Abstract:Recent works on representation learning for graph structured data predominantly focus on learning distributed representations of graph substructures such as nodes and subgraphs. However, many graph analytics tasks such as graph classification and clustering require representing entire graphs as fixed length feature vectors. While the aforementioned approaches are naturally unequipped to learn such representations, graph kernels remain as the most effective way of obtaining them. However, these graph kernels use handcrafted features (e.g., shortest paths, graphlets, etc.) and hence are hampered by problems such as poor generalization.
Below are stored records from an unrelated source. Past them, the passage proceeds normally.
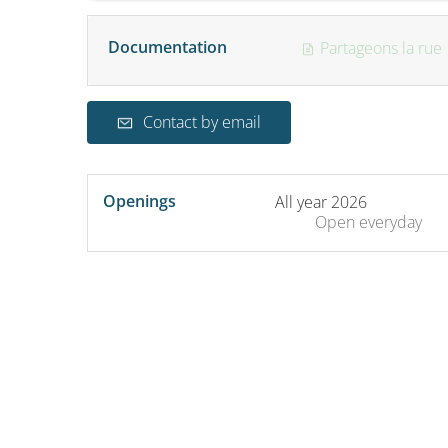
Documentation
Partageons la rue
Contact by email
Openings
All year 2026
Open
everyday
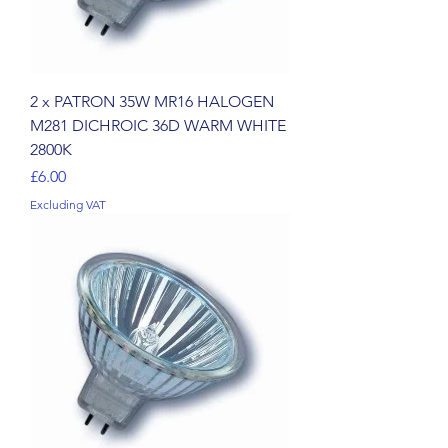
2 x PATRON 35W MR16 HALOGEN
M281 DICHROIC 36D WARM WHITE
2800K
Price
£6.00
Excluding VAT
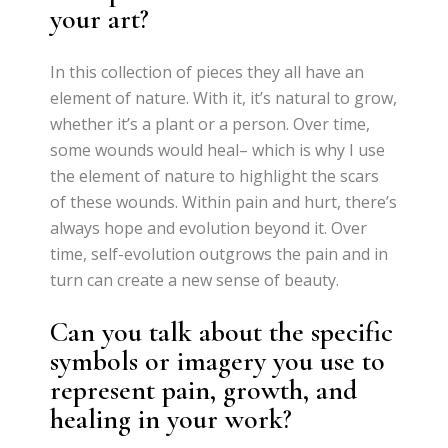
your art?
In this collection of pieces they all have an
element of nature. With it, it’s natural to grow,
whether it’s a plant or a person. Over time,
some wounds would heal– which is why I use
the element of nature to highlight the scars
of these wounds. Within pain and hurt, there’s
always hope and evolution beyond it. Over
time, self-evolution outgrows the pain and in
turn can create a new sense of beauty.
Can you talk about the specific
symbols or imagery you use to
represent pain, growth, and
healing in your work?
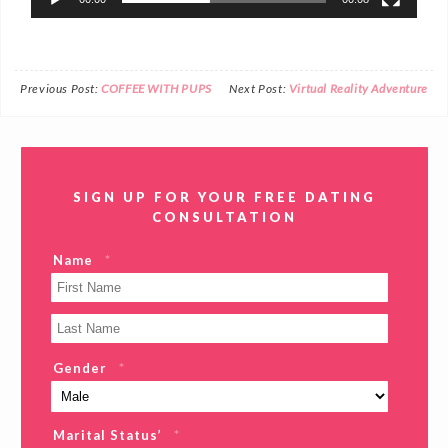
Previous Post:
COFFEE WITH PUPS
Next Post:
Virtual Reality Adventure
SIGN UP FOR YOUR FREE DATING
CONSULTATION
Name
*
Gender
*
Marital Status’
*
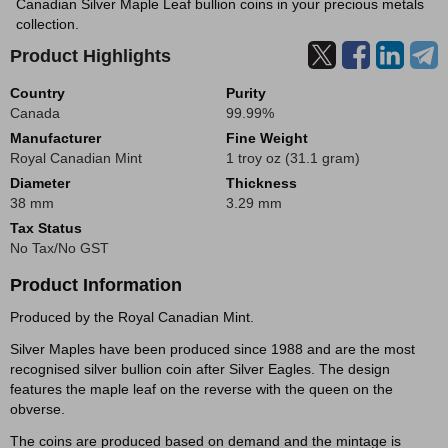
Canadian Silver Maple Leaf bullion coins in your precious metals
collection.
Product Highlights
Country
Purity
Canada
99.99%
Manufacturer
Fine Weight
Royal Canadian Mint
1 troy oz (31.1 gram)
Diameter
Thickness
38 mm
3.29 mm
Tax Status
No Tax/No GST
Product Information
Produced by the Royal Canadian Mint.
Silver Maples have been produced since 1988 and are the most
recognised silver bullion coin after Silver Eagles. The design
features the maple leaf on the reverse with the queen on the
obverse.
The coins are produced based on demand and the mintage is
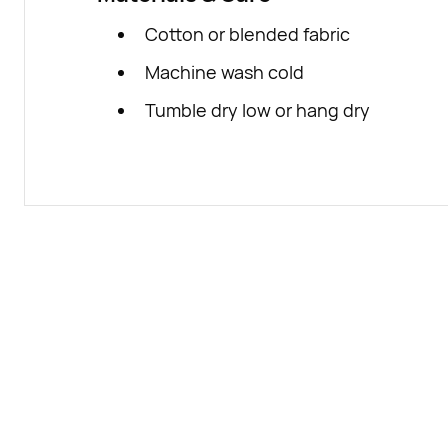
Cotton or blended fabric
Machine wash cold
Tumble dry low or hang dry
To address this limitation, in this work, we propose a neural embedding framework named graph2vec to learn data-driven distributed representations of arbitrary sized graphs. graph2vec's embeddings are learnt in an unsupervised manner and are task agnostic. Hence, they could be used for any downstream task such as graph classification, clustering and even seeding supervised representation learning approaches. Our experiments on several benchmark and large real-world datasets show that graph2vec achieves significant improvements in classification and clustering accuracies over substructure representation learning approaches and are competitive with state-of-the-art graph kernels.